We study CAD valuations by using a multi-disciplined approach that incorporates a combination of fundamental and technical analysis.

Technically, Loony has shown a strong signs of recovery as monthly charts pops up with a sharp shooting star formation with leading oscillators showing downward convergence. We reassess the valuation backdrop in the context of a sharp rise in USD/CAD to 1.4690 to begin the year, followed by an equally sharp pullback to 1.3639 in early February.

However, the present-day situation has USD/CAD trading to almost 12-year high as crude oil prices forge a new cycle low below /bbl in the aftermath of OPEC failing to agree to new quotas at their recent meeting in Tehran.

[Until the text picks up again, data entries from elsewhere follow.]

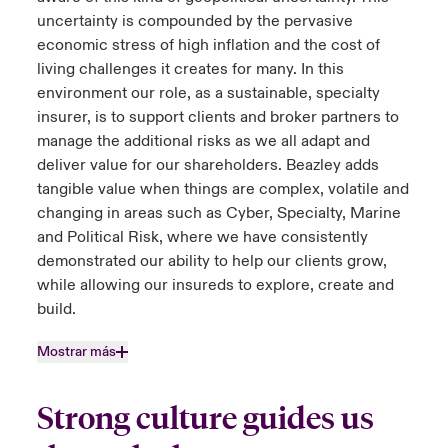
uncertainty is compounded by the pervasive
economic stress of high inflation and the cost of
living challenges it creates for many. In this
environment our role, as a sustainable, specialty
insurer, is to support clients and broker partners to
manage the additional risks as we all adapt and
deliver value for our shareholders. Beazley adds
tangible value when things are complex, volatile and
changing in areas such as Cyber, Specialty, Marine
and Political Risk, where we have consistently
demonstrated our ability to help our clients grow,
while allowing our insureds to explore, create and
build.
Mostrar más
Strong culture guides us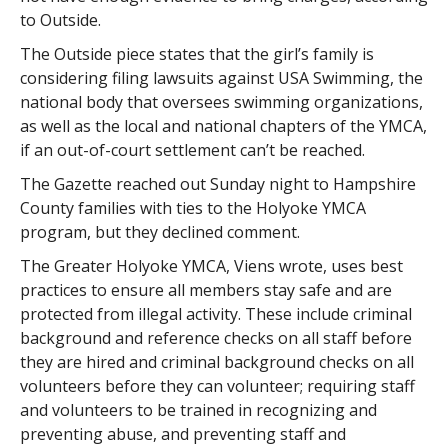
to Outside.
The Outside piece states that the girl’s family is
considering filing lawsuits against USA Swimming, the
national body that oversees swimming organizations,
as well as the local and national chapters of the YMCA,
if an out-of-court settlement can’t be reached.
The Gazette reached out Sunday night to Hampshire
County families with ties to the Holyoke YMCA
program, but they declined comment.
The Greater Holyoke YMCA, Viens wrote, uses best
practices to ensure all members stay safe and are
protected from illegal activity. These include criminal
background and reference checks on all staff before
they are hired and criminal background checks on all
volunteers before they can volunteer; requiring staff
and volunteers to be trained in recognizing and
preventing abuse, and preventing staff and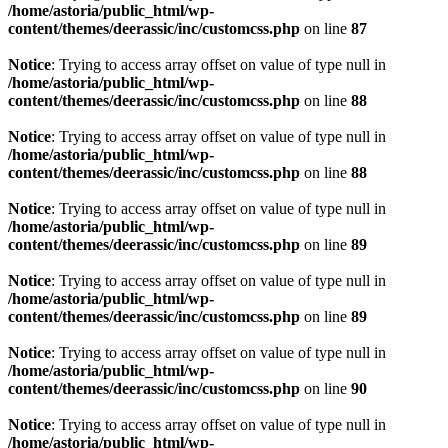
/home/astoria/public_html/wp-
content/themes/deerassic/inc/customcss.php
on line
87
Notice
: Trying to access array offset on value of type null in
/home/astoria/public_html/wp-
content/themes/deerassic/inc/customcss.php
on line
88
Notice
: Trying to access array offset on value of type null in
/home/astoria/public_html/wp-
content/themes/deerassic/inc/customcss.php
on line
88
Notice
: Trying to access array offset on value of type null in
/home/astoria/public_html/wp-
content/themes/deerassic/inc/customcss.php
on line
89
Notice
: Trying to access array offset on value of type null in
/home/astoria/public_html/wp-
content/themes/deerassic/inc/customcss.php
on line
89
Notice
: Trying to access array offset on value of type null in
/home/astoria/public_html/wp-
content/themes/deerassic/inc/customcss.php
on line
90
Notice
: Trying to access array offset on value of type null in
/home/astoria/public_html/wp-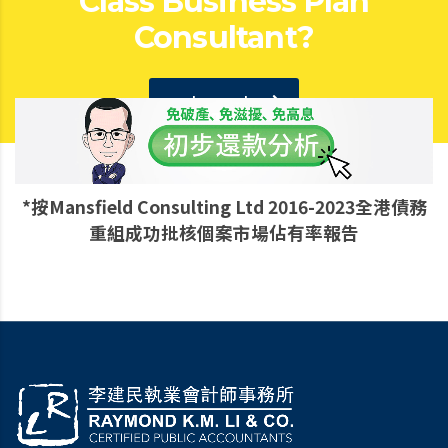
Class Business Plan
Consultant?
get a quote
*按Mansfield Consulting Ltd 2016-2023全港債務
重組成功批核個案市場佔有率報告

Despite crude's attempts of forming bottoms, we could still see some analysts pointing commodity direction at below $25 a barrel. This should maintain headwinds for the Canadian economy as we enter 2016, with GDP growth hampered by additional cuts to energy capital expenditures which, in turn, detract from business investment.

With many clients forced to grapple with this volatility, our efforts to conclude whether the risks to USD/CAD are symmetric or asymmetric in nature with respect to various valuation metrics. Misalignment on most measures is currently minimal and points to symmetrical price risks. Key support at 1.3629 serves as a pivot for the uptrend that has been in place for USD/CAD since last May.

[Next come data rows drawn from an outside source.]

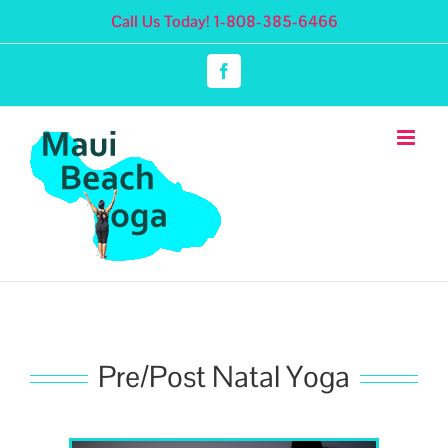
Skip
Call Us Today! 1-808-385-6466
to
content
Facebook
Pre/Post Natal Yoga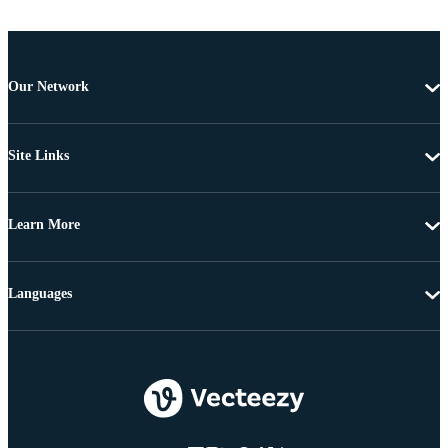
Our Network
Site Links
Learn More
Languages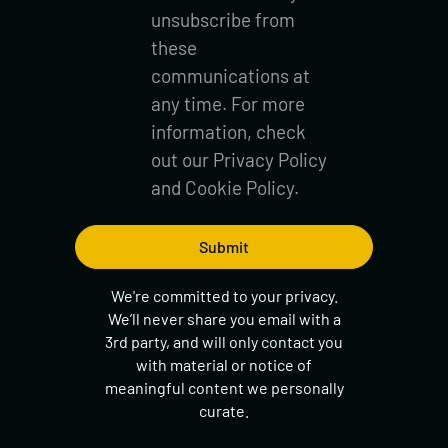
unsubscribe from
these
communications at
any time. For more
information, check
out our
Privacy Policy
and
Cookie Policy.
We're committed to your privacy.
We’ll never share you email with a
3rd party, and will only contact you
with material or notice of
meaningful content we personally
curate.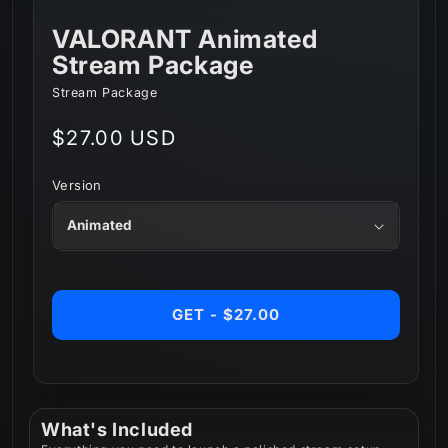
VALORANT Animated
Stream Package
Stream Package
Regular
$27.00 USD
price
Version
GET - $27.00
What's Included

Hedging Framework: Jelly Roll Options Combinations

Spread ratio: (Sell 1: Buy 1: Buy 1: Sell 1)

Strategy Construction:

Go Short in 1W OTM strike call with positive theta
Go Long in ITM strike -0.71 delta put of the same expiry (1.4075/1.4075),
Simultaneously,
Go Long in 1M  ITM strike 0.74 delta call
Go Short in OTM strike put of the same expiry with positive theta (1.3639/1.3649)

This overall position creates a synthetic near-term short position and long-term long position that work to capitalize upon the time differential between underlying futures prices.

Strike configuration:
Leg 1 strike = Leg 2 strike
Leg 3 strike = leg 4 strike
Leg 3 strike ≠ leg 1 strike

Leg Expiration:
Leg 1 expiration = leg 2 expiration
Leg 3 expiration = leg 4 expiration
Leg 1 expiration < leg 3 expiration

Please be noted that the expiries shown in the diagrams are for demonstration purpose only.